In 1970 The University of Tennessee was experiencing more dissension than it has ever known before or since, Boling said. At the same time, its most beloved president, Andy Holt, decided to retire.
"It was a difficult time," Boling said. "Everybody wanted change, but no one knew why."
Discontent with the Vietnam War among the student body led students to ask for an "outsider" and asked that Boling not be a candidate altogether. When Boling became president, Boling had already served as budget director for the state and said he was able to deal with the intense scrutiny of the students and faculty.
Like the current selection process, the UT community voiced a strong opinion of what they wanted from their next president when Boling was selected.

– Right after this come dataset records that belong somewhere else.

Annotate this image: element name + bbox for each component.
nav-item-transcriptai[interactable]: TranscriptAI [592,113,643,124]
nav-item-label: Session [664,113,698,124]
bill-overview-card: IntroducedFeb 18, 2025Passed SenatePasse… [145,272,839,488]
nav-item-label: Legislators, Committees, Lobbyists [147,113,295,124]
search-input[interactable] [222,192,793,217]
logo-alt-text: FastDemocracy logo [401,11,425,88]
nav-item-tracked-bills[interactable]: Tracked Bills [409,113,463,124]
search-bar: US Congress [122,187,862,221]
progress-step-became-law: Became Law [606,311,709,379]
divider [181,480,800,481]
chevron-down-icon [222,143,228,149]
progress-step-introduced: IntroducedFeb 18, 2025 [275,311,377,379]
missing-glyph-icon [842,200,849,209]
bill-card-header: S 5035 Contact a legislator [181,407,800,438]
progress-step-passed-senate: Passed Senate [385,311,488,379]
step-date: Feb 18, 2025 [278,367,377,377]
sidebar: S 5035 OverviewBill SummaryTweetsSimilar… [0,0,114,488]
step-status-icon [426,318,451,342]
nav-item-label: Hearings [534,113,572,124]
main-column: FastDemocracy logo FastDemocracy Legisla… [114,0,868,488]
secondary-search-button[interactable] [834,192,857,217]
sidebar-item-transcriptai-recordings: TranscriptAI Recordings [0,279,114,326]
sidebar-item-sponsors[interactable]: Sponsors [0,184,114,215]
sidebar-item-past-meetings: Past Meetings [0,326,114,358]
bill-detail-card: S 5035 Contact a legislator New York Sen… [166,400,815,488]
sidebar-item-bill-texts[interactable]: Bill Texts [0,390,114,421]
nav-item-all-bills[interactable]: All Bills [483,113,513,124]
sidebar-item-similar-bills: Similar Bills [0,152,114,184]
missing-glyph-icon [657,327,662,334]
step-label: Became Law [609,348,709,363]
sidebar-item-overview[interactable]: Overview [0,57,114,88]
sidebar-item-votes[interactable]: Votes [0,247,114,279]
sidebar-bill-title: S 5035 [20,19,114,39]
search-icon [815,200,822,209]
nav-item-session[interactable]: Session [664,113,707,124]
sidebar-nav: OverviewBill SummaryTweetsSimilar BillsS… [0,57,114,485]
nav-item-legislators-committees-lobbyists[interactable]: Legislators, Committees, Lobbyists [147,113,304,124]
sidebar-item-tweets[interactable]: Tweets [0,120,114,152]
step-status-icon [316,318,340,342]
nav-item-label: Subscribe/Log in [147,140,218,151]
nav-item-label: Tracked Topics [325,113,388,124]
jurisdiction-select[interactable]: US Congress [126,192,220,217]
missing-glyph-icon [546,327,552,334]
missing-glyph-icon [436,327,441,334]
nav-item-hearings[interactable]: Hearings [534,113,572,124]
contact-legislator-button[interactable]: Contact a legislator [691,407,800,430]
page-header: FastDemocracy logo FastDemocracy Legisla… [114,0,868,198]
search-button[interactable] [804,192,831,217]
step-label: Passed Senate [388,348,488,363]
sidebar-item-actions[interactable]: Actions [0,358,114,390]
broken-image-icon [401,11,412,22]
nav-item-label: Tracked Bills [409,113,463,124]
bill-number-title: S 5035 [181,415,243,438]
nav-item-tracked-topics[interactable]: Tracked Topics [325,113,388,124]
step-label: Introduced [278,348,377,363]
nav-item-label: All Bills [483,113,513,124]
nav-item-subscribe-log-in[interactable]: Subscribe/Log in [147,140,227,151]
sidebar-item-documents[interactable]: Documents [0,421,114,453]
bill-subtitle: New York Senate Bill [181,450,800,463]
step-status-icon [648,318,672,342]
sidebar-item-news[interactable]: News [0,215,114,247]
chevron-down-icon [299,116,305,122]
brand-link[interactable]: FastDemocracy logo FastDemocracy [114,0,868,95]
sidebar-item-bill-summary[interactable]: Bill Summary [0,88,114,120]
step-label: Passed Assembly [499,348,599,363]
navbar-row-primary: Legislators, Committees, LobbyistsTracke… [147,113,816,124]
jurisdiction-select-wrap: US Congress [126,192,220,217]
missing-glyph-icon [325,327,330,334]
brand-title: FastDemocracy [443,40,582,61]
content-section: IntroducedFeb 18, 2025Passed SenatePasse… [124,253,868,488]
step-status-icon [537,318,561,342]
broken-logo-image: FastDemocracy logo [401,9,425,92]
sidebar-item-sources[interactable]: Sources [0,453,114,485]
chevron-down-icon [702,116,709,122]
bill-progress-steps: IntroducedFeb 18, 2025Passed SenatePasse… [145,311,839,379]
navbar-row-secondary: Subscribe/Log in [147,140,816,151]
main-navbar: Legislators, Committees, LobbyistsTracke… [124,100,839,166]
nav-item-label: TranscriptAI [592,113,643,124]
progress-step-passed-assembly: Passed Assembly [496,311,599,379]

"It made me aware of what they wanted," said Boling. "When I became president, I set up structures that allowed me to talk to people and people to talk to me, and it was very successful. Had (the selection process) been closed completely, I would not have known exactly what to do."
Boling did say that there was more privacy involved with his selection. The Board of Trustees met, voted, and hired in privacy. Boling described the current process as, "an effort to get all of the university involved with the hiring of the president."
"I believe some things should be kept in private," Boling said. "Everybody feels like they are in on the process. The new president will be forced to deal a lot of scrutiny because of the knowledge that everyone has about him. It will be important to remember that nobody is perfect."
Boling did express that he was pleasantly surprised with the way the current process has gone, and that he felt the Presidential Search Committee has done an excellent job finding a new president.